EXERCISE AIM.
A faithful copy is needed. Set down all of the data below exactly.

BEGIN RAW DATA

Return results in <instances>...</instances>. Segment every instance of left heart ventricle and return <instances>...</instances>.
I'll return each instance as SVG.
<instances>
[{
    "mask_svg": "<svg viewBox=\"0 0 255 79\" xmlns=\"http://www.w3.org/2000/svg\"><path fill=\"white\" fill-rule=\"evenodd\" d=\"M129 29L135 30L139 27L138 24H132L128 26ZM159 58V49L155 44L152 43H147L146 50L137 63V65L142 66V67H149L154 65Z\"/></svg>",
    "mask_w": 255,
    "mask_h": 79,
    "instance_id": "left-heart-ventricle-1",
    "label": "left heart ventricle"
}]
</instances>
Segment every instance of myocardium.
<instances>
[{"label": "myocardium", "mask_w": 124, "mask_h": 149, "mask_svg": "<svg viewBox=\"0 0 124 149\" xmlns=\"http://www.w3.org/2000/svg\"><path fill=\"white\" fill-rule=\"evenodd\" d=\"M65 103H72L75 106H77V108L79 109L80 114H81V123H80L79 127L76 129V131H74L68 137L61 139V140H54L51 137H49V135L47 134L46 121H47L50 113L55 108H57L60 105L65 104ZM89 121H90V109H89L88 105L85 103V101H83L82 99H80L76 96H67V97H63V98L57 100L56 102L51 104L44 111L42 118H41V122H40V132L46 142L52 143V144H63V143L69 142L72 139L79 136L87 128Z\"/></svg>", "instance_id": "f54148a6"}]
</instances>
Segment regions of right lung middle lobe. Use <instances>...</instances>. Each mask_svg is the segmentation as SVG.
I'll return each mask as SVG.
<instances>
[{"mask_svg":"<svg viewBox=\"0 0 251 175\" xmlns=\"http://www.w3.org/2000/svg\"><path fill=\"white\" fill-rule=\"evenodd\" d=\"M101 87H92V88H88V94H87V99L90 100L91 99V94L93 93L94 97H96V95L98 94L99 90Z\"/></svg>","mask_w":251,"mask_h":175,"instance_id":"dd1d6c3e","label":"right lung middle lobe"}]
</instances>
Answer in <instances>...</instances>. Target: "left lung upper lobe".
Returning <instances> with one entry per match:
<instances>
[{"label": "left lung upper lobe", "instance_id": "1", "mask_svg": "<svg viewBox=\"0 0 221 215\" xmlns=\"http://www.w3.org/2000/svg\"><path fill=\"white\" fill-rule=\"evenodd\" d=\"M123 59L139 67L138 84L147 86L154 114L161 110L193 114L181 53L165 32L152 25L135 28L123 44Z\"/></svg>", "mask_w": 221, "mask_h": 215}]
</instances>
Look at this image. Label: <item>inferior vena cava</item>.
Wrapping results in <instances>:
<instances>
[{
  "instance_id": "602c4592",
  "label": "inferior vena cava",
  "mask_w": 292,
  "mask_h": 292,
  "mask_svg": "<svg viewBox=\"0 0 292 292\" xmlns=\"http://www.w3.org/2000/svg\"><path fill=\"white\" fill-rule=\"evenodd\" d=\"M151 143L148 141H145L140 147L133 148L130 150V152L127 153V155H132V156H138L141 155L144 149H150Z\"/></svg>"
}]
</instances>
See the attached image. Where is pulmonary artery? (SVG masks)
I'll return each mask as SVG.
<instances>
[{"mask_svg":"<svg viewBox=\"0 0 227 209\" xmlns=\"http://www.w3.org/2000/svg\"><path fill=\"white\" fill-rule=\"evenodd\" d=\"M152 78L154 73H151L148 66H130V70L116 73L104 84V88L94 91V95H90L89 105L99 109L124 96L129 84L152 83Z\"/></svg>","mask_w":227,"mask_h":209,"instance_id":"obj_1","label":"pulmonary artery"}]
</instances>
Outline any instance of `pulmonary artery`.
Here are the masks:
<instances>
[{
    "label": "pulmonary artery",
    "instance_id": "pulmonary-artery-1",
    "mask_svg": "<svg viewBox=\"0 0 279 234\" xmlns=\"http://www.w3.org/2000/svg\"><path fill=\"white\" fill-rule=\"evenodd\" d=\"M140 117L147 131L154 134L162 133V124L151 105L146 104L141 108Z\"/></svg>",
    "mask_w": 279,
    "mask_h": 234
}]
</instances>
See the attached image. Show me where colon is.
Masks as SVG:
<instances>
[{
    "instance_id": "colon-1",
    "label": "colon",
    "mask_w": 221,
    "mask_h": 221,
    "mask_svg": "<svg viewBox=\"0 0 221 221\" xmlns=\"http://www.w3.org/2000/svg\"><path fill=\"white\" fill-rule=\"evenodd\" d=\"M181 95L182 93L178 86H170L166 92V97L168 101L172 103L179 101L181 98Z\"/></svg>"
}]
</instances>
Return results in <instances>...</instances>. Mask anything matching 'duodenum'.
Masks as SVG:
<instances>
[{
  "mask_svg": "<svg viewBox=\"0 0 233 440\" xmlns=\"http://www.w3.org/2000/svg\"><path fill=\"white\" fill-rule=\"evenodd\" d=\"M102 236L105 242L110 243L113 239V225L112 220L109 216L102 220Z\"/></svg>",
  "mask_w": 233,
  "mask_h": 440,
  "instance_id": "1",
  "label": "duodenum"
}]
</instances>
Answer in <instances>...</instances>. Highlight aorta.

END RAW DATA

EXERCISE ANSWER.
Return results in <instances>...</instances>. Segment every instance of left heart ventricle and return <instances>...</instances>.
I'll return each instance as SVG.
<instances>
[{
    "mask_svg": "<svg viewBox=\"0 0 255 79\" xmlns=\"http://www.w3.org/2000/svg\"><path fill=\"white\" fill-rule=\"evenodd\" d=\"M129 29L135 30L139 27L138 24H132L128 26ZM159 58V49L155 44L152 43H147L146 50L137 63V65L142 66V67H149L154 65Z\"/></svg>",
    "mask_w": 255,
    "mask_h": 79,
    "instance_id": "left-heart-ventricle-1",
    "label": "left heart ventricle"
}]
</instances>
Segment every instance of myocardium.
<instances>
[{"label": "myocardium", "mask_w": 124, "mask_h": 149, "mask_svg": "<svg viewBox=\"0 0 124 149\" xmlns=\"http://www.w3.org/2000/svg\"><path fill=\"white\" fill-rule=\"evenodd\" d=\"M65 103H72L75 106H77V108L79 109L80 114H81V123H80L79 127L76 129V131H74L68 137L61 139V140H54L51 137H49V135L47 134L46 121H47L50 113L55 108H57L60 105L65 104ZM89 121H90V109H89L88 105L85 103V101H83L82 99H80L76 96H67V97H63V98L57 100L56 102L51 104L44 111L42 118H41V122H40V132L46 142L52 143V144H63V143L69 142L72 139L79 136L87 128Z\"/></svg>", "instance_id": "f54148a6"}]
</instances>
Segment regions of right lung middle lobe. Use <instances>...</instances>. Each mask_svg is the segmentation as SVG.
I'll return each mask as SVG.
<instances>
[{"mask_svg":"<svg viewBox=\"0 0 251 175\" xmlns=\"http://www.w3.org/2000/svg\"><path fill=\"white\" fill-rule=\"evenodd\" d=\"M101 87H92V88H88V94H87V99L90 100L91 99V94L93 93L94 97H96V95L98 94L99 90Z\"/></svg>","mask_w":251,"mask_h":175,"instance_id":"dd1d6c3e","label":"right lung middle lobe"}]
</instances>
Answer in <instances>...</instances>. Target: "left lung upper lobe".
Returning <instances> with one entry per match:
<instances>
[{"label": "left lung upper lobe", "instance_id": "1", "mask_svg": "<svg viewBox=\"0 0 221 215\" xmlns=\"http://www.w3.org/2000/svg\"><path fill=\"white\" fill-rule=\"evenodd\" d=\"M123 59L139 67L138 84L147 86L154 114L161 110L193 114L181 53L165 32L152 25L135 28L123 44Z\"/></svg>", "mask_w": 221, "mask_h": 215}]
</instances>
Look at this image. Label: <item>inferior vena cava</item>.
Wrapping results in <instances>:
<instances>
[{
  "instance_id": "602c4592",
  "label": "inferior vena cava",
  "mask_w": 292,
  "mask_h": 292,
  "mask_svg": "<svg viewBox=\"0 0 292 292\" xmlns=\"http://www.w3.org/2000/svg\"><path fill=\"white\" fill-rule=\"evenodd\" d=\"M151 143L148 141H145L140 147L133 148L130 150V152L127 153V155H132V156H138L141 155L144 149H150Z\"/></svg>"
}]
</instances>
See the attached image. Where is pulmonary artery? (SVG masks)
I'll return each mask as SVG.
<instances>
[{"mask_svg":"<svg viewBox=\"0 0 227 209\" xmlns=\"http://www.w3.org/2000/svg\"><path fill=\"white\" fill-rule=\"evenodd\" d=\"M152 78L154 73H151L148 66H130V70L116 73L104 84V88L94 91V95H90L89 105L99 109L124 96L129 84L152 83Z\"/></svg>","mask_w":227,"mask_h":209,"instance_id":"obj_1","label":"pulmonary artery"}]
</instances>
Outline any instance of `pulmonary artery`.
Here are the masks:
<instances>
[{
    "label": "pulmonary artery",
    "instance_id": "pulmonary-artery-1",
    "mask_svg": "<svg viewBox=\"0 0 279 234\" xmlns=\"http://www.w3.org/2000/svg\"><path fill=\"white\" fill-rule=\"evenodd\" d=\"M140 117L147 131L154 134L162 133V124L151 105L146 104L141 108Z\"/></svg>",
    "mask_w": 279,
    "mask_h": 234
}]
</instances>
See the attached image. Show me where colon is.
Masks as SVG:
<instances>
[{
    "instance_id": "colon-1",
    "label": "colon",
    "mask_w": 221,
    "mask_h": 221,
    "mask_svg": "<svg viewBox=\"0 0 221 221\" xmlns=\"http://www.w3.org/2000/svg\"><path fill=\"white\" fill-rule=\"evenodd\" d=\"M181 95L182 93L178 86H170L166 92V97L168 101L172 103L179 101L181 98Z\"/></svg>"
}]
</instances>
Return results in <instances>...</instances>. Mask anything matching 'duodenum'.
Masks as SVG:
<instances>
[{
  "mask_svg": "<svg viewBox=\"0 0 233 440\" xmlns=\"http://www.w3.org/2000/svg\"><path fill=\"white\" fill-rule=\"evenodd\" d=\"M102 236L105 242L110 243L113 239V225L112 220L109 216L102 220Z\"/></svg>",
  "mask_w": 233,
  "mask_h": 440,
  "instance_id": "1",
  "label": "duodenum"
}]
</instances>
Answer in <instances>...</instances>. Highlight aorta.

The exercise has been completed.